Por uma sociedade mais acolhedora

Ribeirão Preto retoma a discussão sobre as pessoas em situação de rua. Circulando pela cidade a sensação é que a quantidade aumentou. Mas o que leva uma pessoa a viver assim? O Ministério do Desenvolvimento Social e Combate à Fome patrocinou uma pesquisa que revela o perfil dos moradores de rua brasileiros. A conclusão foi que as pessoas em situação de mendicância são em sua maioria homens jovens e alfabetizados. Os motivos para abandonar suas residências: problemas com álcool ou drogas, perda do emprego e desavenças com a família.
Falando em conflitos familiares, a pesquisa derruba a teoria de que moradores de rua são pessoas originárias de outras cidades e sem laços locais de família. A maioria, ou seja, 58% se declarou originária da mesma cidade ou da região. Enquanto 51,9% garantiu possuir algum parente morando na mesma cidade. Outros dados interessantes: 48,4% estão fora de casa há mais de dois anos. Dois em cada três (69,6%) dormem na rua e 22% costumam dormir em albergues ou outras instituições.
Existem instituições filantrópicas, a maioria ligada a denominações religiosas que reproduzem na atualidade os ensinamentos de Jesus ao apresentar a parábola do Bom Samaritano. Por outro lado, para atender essa população, apenas 2,8% dos municípios possuíam CENTRO POP – Centro de Referência Especializado para População em Situação de Rua. Vale dizer que são 175 unidades em 154 municípios. Para atendimentos em geral no período entre 2009 e 2013, o Brasil ampliou em 44,9% o número de CRAS – Centros de Referência em Assistência Social.
Creio que os gestores públicos e a sociedade civil devem se atentar para a opção que o país deve fazer. Atacar as causas ou efeitos? Se o consumo de álcool ou droga é o primeiro motivo para a pessoa viver na rua, devemos questionar efetivamente o que está sendo feito para combater o consumo desses produtos lícitos como a bebida entre amigos ou ilícitos como as drogas proibidas. A geração de emprego e renda é a resposta para a segunda causa, mas a terceira não depende do Estado. O problema está em casa, no seio da família.

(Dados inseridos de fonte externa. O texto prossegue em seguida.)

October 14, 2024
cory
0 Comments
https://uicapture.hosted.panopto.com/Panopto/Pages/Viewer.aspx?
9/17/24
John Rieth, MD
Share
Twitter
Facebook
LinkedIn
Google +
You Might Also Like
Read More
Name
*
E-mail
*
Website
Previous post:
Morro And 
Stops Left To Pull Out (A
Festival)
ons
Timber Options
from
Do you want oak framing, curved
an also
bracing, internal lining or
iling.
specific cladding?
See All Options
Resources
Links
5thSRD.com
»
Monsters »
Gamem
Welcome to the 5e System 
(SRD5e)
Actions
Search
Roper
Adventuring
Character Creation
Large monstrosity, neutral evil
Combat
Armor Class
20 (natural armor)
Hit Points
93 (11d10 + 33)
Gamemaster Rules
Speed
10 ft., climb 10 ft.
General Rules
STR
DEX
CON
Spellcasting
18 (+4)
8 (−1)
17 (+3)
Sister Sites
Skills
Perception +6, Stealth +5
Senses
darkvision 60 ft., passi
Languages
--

Não há como negar que a noção de família está mudando sem que a coletividade reflita sobre isso. Antes cabia ao núcleo familiar a tarefa de amar, educar, manter a harmonia no lar e preparar as pessoas para o trabalho e para a vida em comunidade. Aos poucos os pais se afundaram no trabalho e foram abdicando do seu papel, delegando essas funções, inclusive para o poder público. O resultado foi uma sociedade cada vez mais egoísta e excludente, sem espaço para diálogo, perdão, acolhimento e auxílio.
Historicamente a miséria humana foi usada como forma de exploração política e dominação social. Não podemos permitir que isto continue acontecendo, especialmente às vésperas de eleições. Precisamos de um debate maduro, sereno, sincero e qualificado. É necessário avançar a partir de um envolvimento coletivo. As instituições que promovem filantropia precisam aliar suas ações com os poderes públicos de todas as esferas, em sintonia com a Política Nacional de Assistência Social.

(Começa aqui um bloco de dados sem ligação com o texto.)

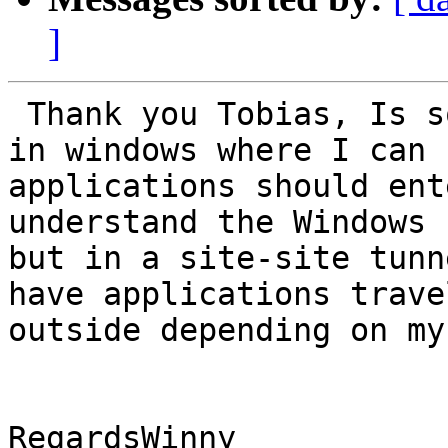
]
 Thank you Tobias, Is something similar possible 
in windows where I can 
applications should ent
understand the Windows 
but in a site-site tunn
have applications trave
outside depending on my
RegardsWinny
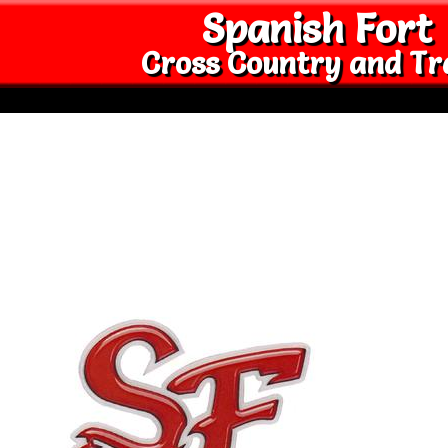
Spanish Fort
Cross Country and Tr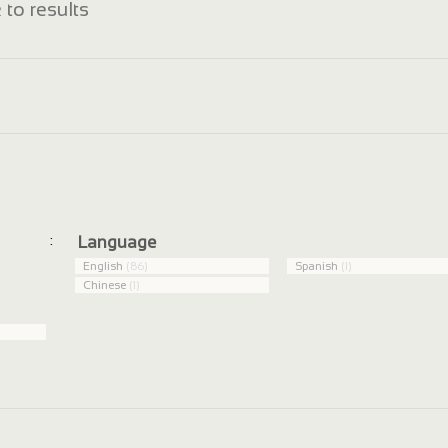
 to results
:
Language
English
(86)
Spanish
(1)
Chinese
(1)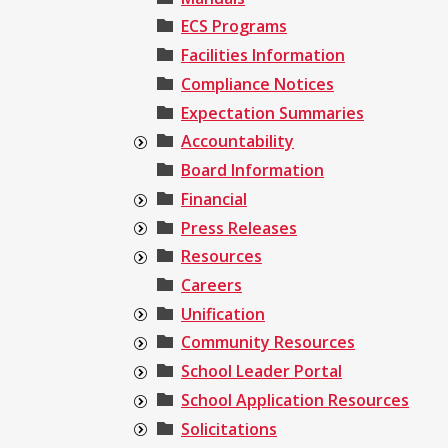
ECS Programs
Facilities Information
Compliance Notices
Expectation Summaries
Accountability
Board Information
Financial
Press Releases
Resources
Careers
Unification
Community Resources
School Leader Portal
School Application Resources
Solicitations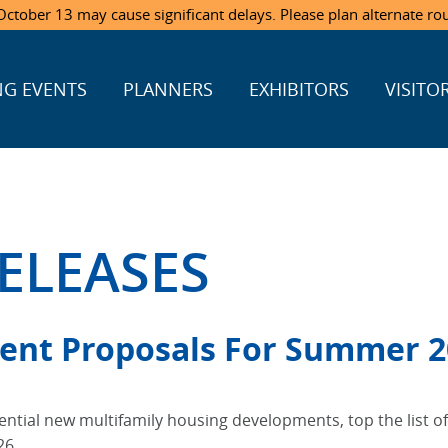
ctober 13 may cause significant delays. Please plan alternate ro
G EVENTS
PLANNERS
EXHIBITORS
VISITO
ELEASES
ent Proposals For Summer 2
otential new multifamily housing developments, top the list o
26.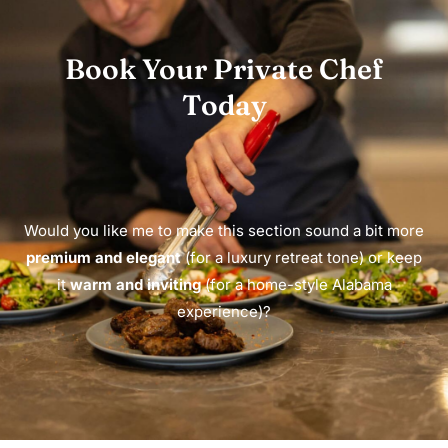
Book Your Private Chef
Today
Would you like me to make this section sound a bit more
premium and elegant
(for a luxury retreat tone) or keep
it
warm and inviting
(for a home-style Alabama
experience)?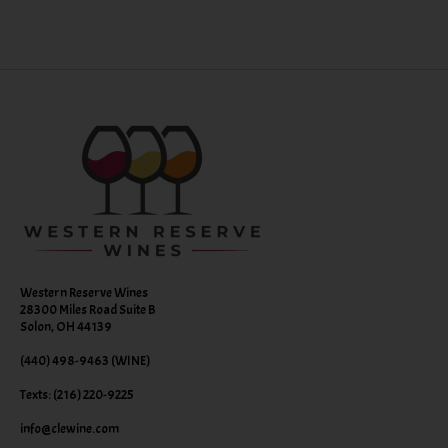
Western Reserve Wines
28300 Miles Road Suite B
Solon, OH 44139
(440) 498-9463 (WINE)
Texts: (216) 220-9225
info@clewine.com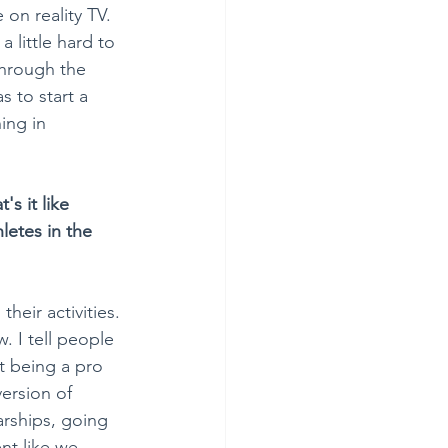
on reality TV. 
 little hard to 
through the 
 to start a 
ing in 
s it like 
letes in the 
heir activities. 
. I tell people 
ut being a pro 
ersion of 
arships, going 
nt like we 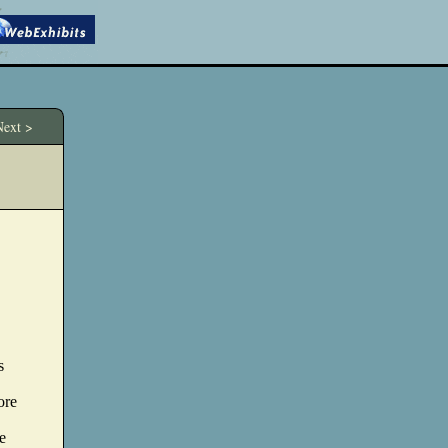
ext >
s
ore
e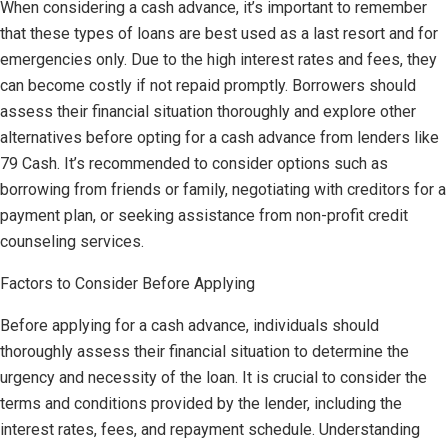
When considering a cash advance, it’s important to remember
that these types of loans are best used as a last resort and for
emergencies only. Due to the high interest rates and fees, they
can become costly if not repaid promptly. Borrowers should
assess their financial situation thoroughly and explore other
alternatives before opting for a cash advance from lenders like
79 Cash. It’s recommended to consider options such as
borrowing from friends or family, negotiating with creditors for a
payment plan, or seeking assistance from non-profit credit
counseling services.
Factors to Consider Before Applying
Before applying for a cash advance, individuals should
thoroughly assess their financial situation to determine the
urgency and necessity of the loan. It is crucial to consider the
terms and conditions provided by the lender, including the
interest rates, fees, and repayment schedule. Understanding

A imprensa e as mídias sociais devem desempenhar papel fundamental nesse processo e se contrapor à nociva e equivocada exploração que a televisão brasileira vem realizando. Diariamente observamos emissoras produzindo programas sensacionalistas em que a miséria alheia, a privacidade e as dificuldades dos indivíduos e das famílias são expostas em rede nacional para aumentar audiência.
Compete a cada um de nós a reprodução da atitude do Bom Samaritano de acolher a todos, independente de sexo, cor, raça ou religião desenvolvendo atitudes individuais e coletivas para evitar que novos excluídos surjam. Caso contrário a situação pode se tornar insustentável.